EUR/NZD: Tactical long with target of 1.61 - Nomura
Analysts at Nomura expect European currency to continue outperforming over coming months and combined with their cautious NZD stance, prompts them to recommend a tactical long EUR/NZD position. They would look to buy EUR/NZD at current spot (1.5570) and target a move to 1.6190 (stop at 1.5250).
Key Quotes
“Over the course of the Northern Hemisphere summer, we believe the more hawkish stance of some of the global central banks’ could also pose short-term downside risks to higher beta commodity currencies via possible “risk-off” market reactions, particularly if inflation data start to accelerate and validate the hawkish rhetoric. Within the commoditybloc, we think the NZD is the most vulnerable to an adjustment. As we highlighted recently, the low level of market volatility has been one of the key supports to NZD, and a lot of positivity now looks to already be price in. Also, with our cross-market risk indicator having moved away from “risk seeking”, this part of the positive NZD narrative looks to be fading.”

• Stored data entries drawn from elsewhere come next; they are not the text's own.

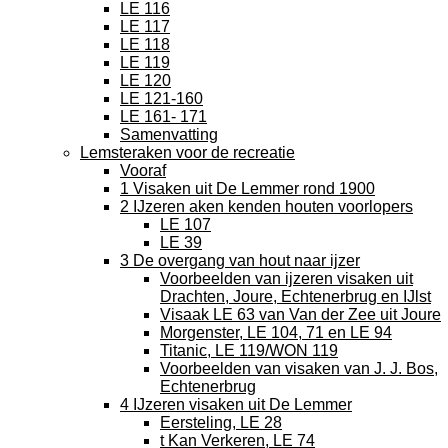
LE 116
LE 117
LE 118
LE 119
LE 120
LE 121-160
LE 161- 171
Samenvatting
Lemsteraken voor de recreatie
Vooraf
1 Visaken uit De Lemmer rond 1900
2 IJzeren aken kenden houten voorlopers
LE 107
LE 39
3 De overgang van hout naar ijzer
Voorbeelden van ijzeren visaken uit
Drachten, Joure, Echtenerbrug en IJlst
Visaak LE 63 van Van der Zee uit Joure
Morgenster, LE 104, 71 en LE 94
Titanic, LE 119/WON 119
Voorbeelden van visaken van J. J. Bos,
Echtenerbrug
4 IJzeren visaken uit De Lemmer
Eersteling, LE 28
t Kan Verkeren, LE 74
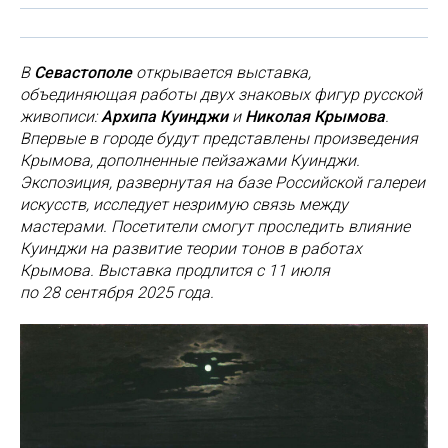
В
Севастополе
открывается выставка,
объединяющая работы двух знаковых фигур русской
живописи:
Архипа Куинджи
и
Николая Крымова
.
Впервые в городе будут представлены произведения
Крымова, дополненные пейзажами Куинджи.
Экспозиция, развернутая на базе Российской галереи
искусств, исследует незримую связь между
мастерами. Посетители смогут проследить влияние
Куинджи на развитие теории тонов в работах
Крымова. Выставка продлится с 11 июля
по 28 сентября 2025 года.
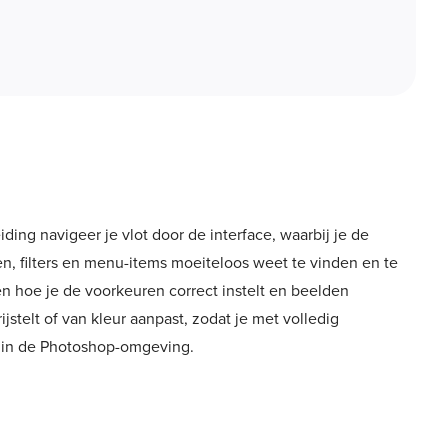
ding navigeer je vlot door de interface, waarbij je de
n, filters en menu-items moeiteloos weet te vinden en te
n hoe je de voorkeuren correct instelt en beelden
ijstelt of van kleur aanpast, zodat je met volledig
t in de Photoshop-omgeving.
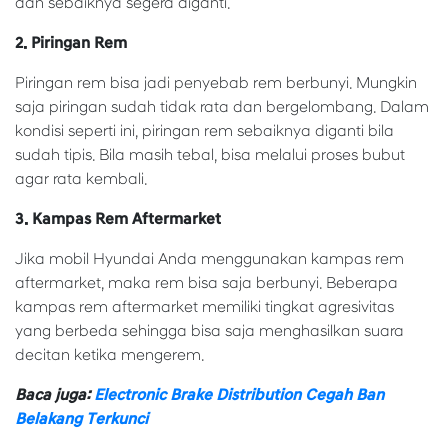
dan sebaiknya segera diganti.
2. Piringan Rem
Piringan rem bisa jadi penyebab rem berbunyi. Mungkin
saja piringan sudah tidak rata dan bergelombang. Dalam
kondisi seperti ini, piringan rem sebaiknya diganti bila
sudah tipis. Bila masih tebal, bisa melalui proses bubut
agar rata kembali.
3. Kampas Rem Aftermarket
Jika mobil Hyundai Anda menggunakan kampas rem
aftermarket, maka rem bisa saja berbunyi. Beberapa
kampas rem aftermarket memiliki tingkat agresivitas
yang berbeda sehingga bisa saja menghasilkan suara
decitan ketika mengerem.
Baca juga:
Electronic Brake Distribution Cegah Ban
Belakang Terkunci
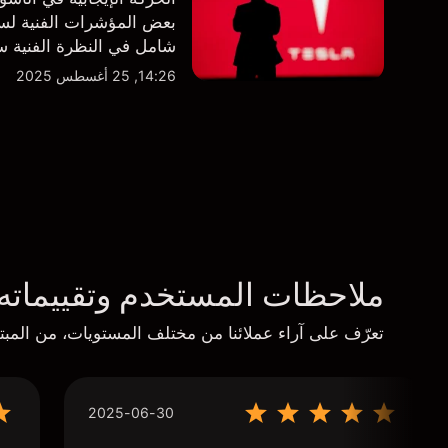
بعض المؤشرات الفنية لسه
شامل في النظرة الفنية سو
14:26, 25 أغسطس 2025
ملاحظات المستخدم وتقييماته
تعرّف على آراء عملائنا من مختلف المستويات، من المبتد
2025-06-30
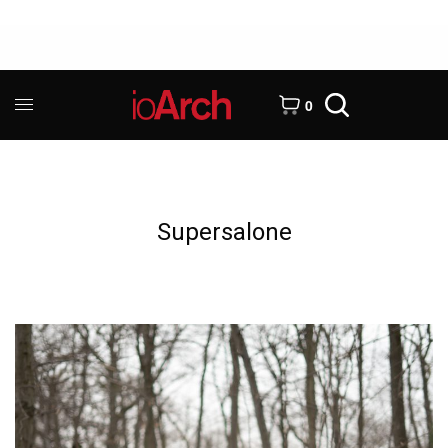
0
Supersalone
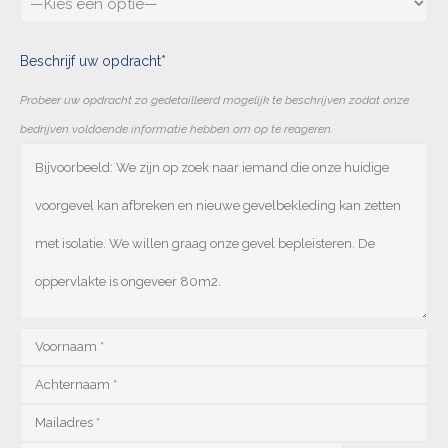
Beschrijf uw opdracht*
Probeer uw opdracht zo gedetailleerd mogelijk te beschrijven zodat onze
bedrijven voldoende informatie hebben om op te reageren.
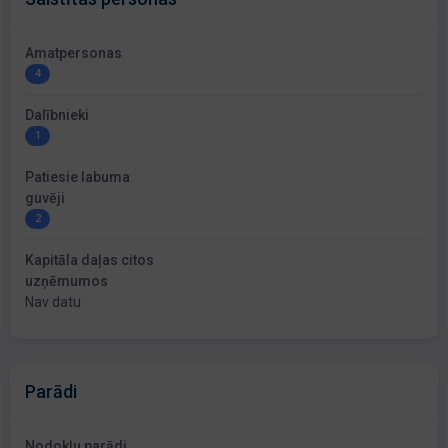
Amatpersonas
4
Dalībnieki
1
Patiesie labuma
guvēji
2
Kapitāla daļas citos
uzņēmumos
Nav datu
Parādi
Nodokļu parādi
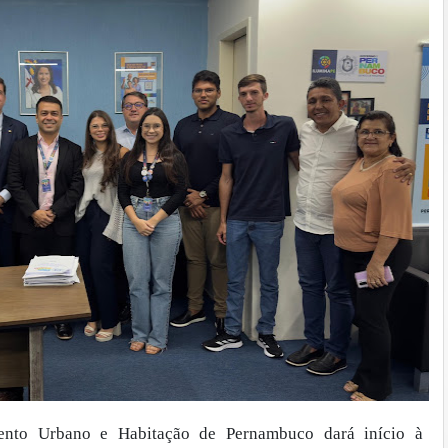
ento Urbano e Habitação de Pernambuco dará início à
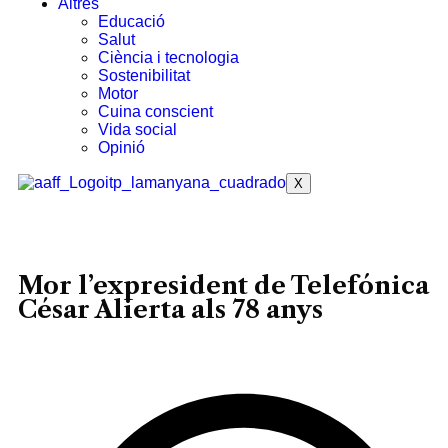
Altres
Educació
Salut
Ciència i tecnologia
Sostenibilitat
Motor
Cuina conscient
Vida social
Opinió
X
Mor l’expresident de Telefónica
César Alierta als 78 anys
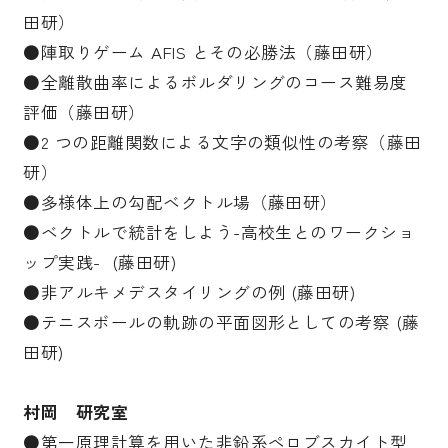
田研）
●陣取りゲーム AFIS とその必勝法（藤田研）
●全離散曲率によるボルダリングのコース難易度
評価（藤田研）
●2 つの距離関数による文字の類似性の考察（藤田
研）
●多様体上の勾配ベクトル場（藤田研）
●ベクトルで統計をしよう-高校生とのワークショ
ップ実践- (藤田研)
●非アルキメデスタイリングの例 (藤田研)
●テニスボールの軌跡の平面図形としての考察 (藤
田研)
村岡 研究室
●第一原理計算を用いた非鉛系ペロブスカイト型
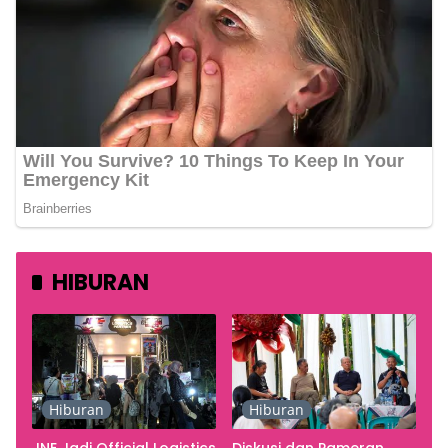
HIBURAN
Hiburan
Hiburan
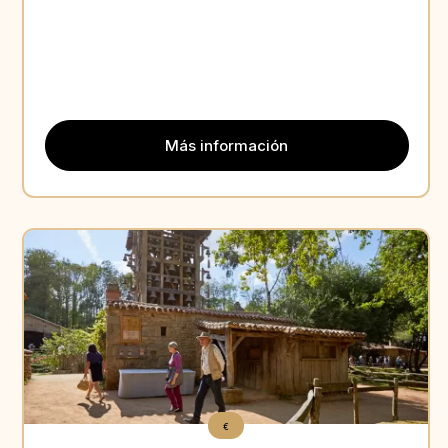
Más información
Aperçu
€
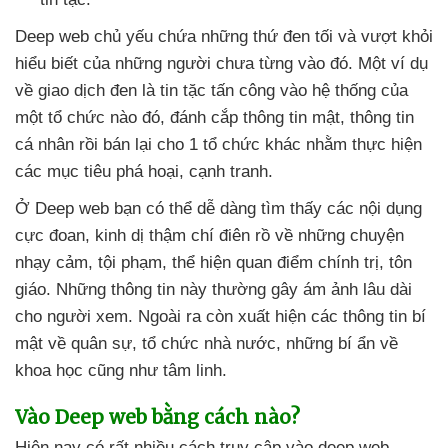
Deep web chủ yếu chứa
những thứ đen tối
và vượt khỏi
hiểu biết
của
những người chưa từng vào đó
. Một ví dụ
về giao dịch đen là tin tặc tấn công vào hệ thống
của
một tổ chức nào đó
, đánh cắp thông tin mật
, thông tin
cá nhân rồi bán lại cho 1 tổ chức khác
nhằm thực hiện
các mục tiêu phá hoại
, cạnh tranh.
Ở Deep web bạn
có thể dễ dàng tìm thấy
các nội dụng
cực đoan
, kinh dị thậm chí điên rồ về
những chuyện
nhạy cảm
, tội phạm
, thể hiện quan điểm chính trị
, tôn
giáo
.
Những thông tin này thường gây ám ảnh lâu dài
cho người xem
.
Ngoài ra còn xuất hiện
các thông tin bí
mật về quân sự
, tổ chức nhà nước
,
những bí ẩn về
khoa học
cũng như tâm linh.
Vào Deep web bằng cách nào?
Hiện nay có
rất nhiều cách truy cập vào deep web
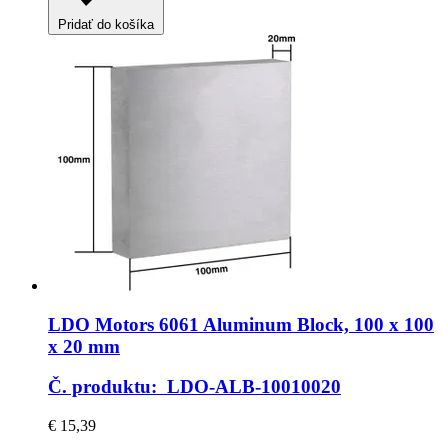
Pridať do košíka
LDO Motors
6061 Aluminum Block, 100 x 100
x 20 mm
Č. produktu: LDO-ALB-10010020
€ 15,39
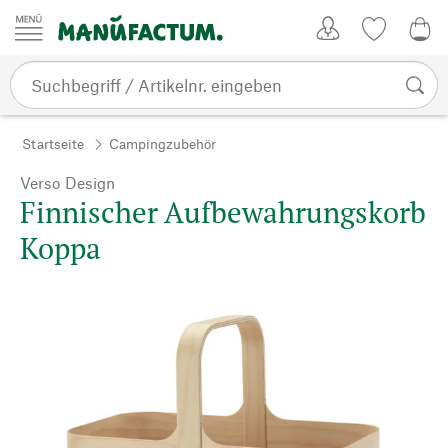
Zum Inhalt springen
Kundenkonto
Merkliste
0,0
Startseite
Campingzubehör
Verso Design
Finnischer Aufbewahrungskorb
Koppa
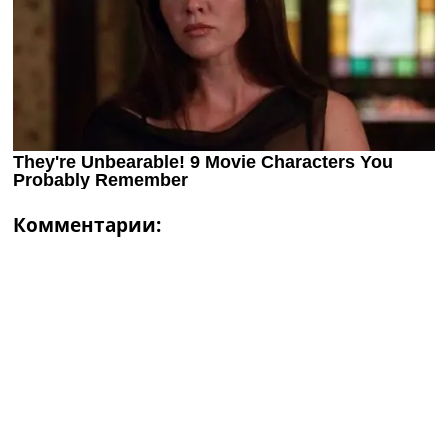
Комментарии:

“Indeed, heightened focus on financial stability and the perceived low level of market risk premia look to be a part of the rationale behind the turn by central banks. The latest BIS’ annual report warned of the dangers of waiting too long to tighten policy while emphasising financial conditions and asset market valuations. Coincidentally, key Fed officials (Chair Yellen, Vice Chair Fischer and NY Fed Governor Dudley) noted financial market valuations appeared “rich” and/or aggregate financial conditions are easing despite the policy tightening already undertaken by the Fed. The threat to global liquidity from the changing central bank landscape points to potential asymmetric moves in measures of market volatility from current, historically low levels.”
“With Europe likely be near the epicentre of any hawkish central bank induced change in risk sentiment, EUR should trade strongly against NZD. Conversely, if the global central bank normalisation process runs smoothly and does not generate much market volatility, EUR should also outperform, as the ECB’s monetary policy regime shift comes through.”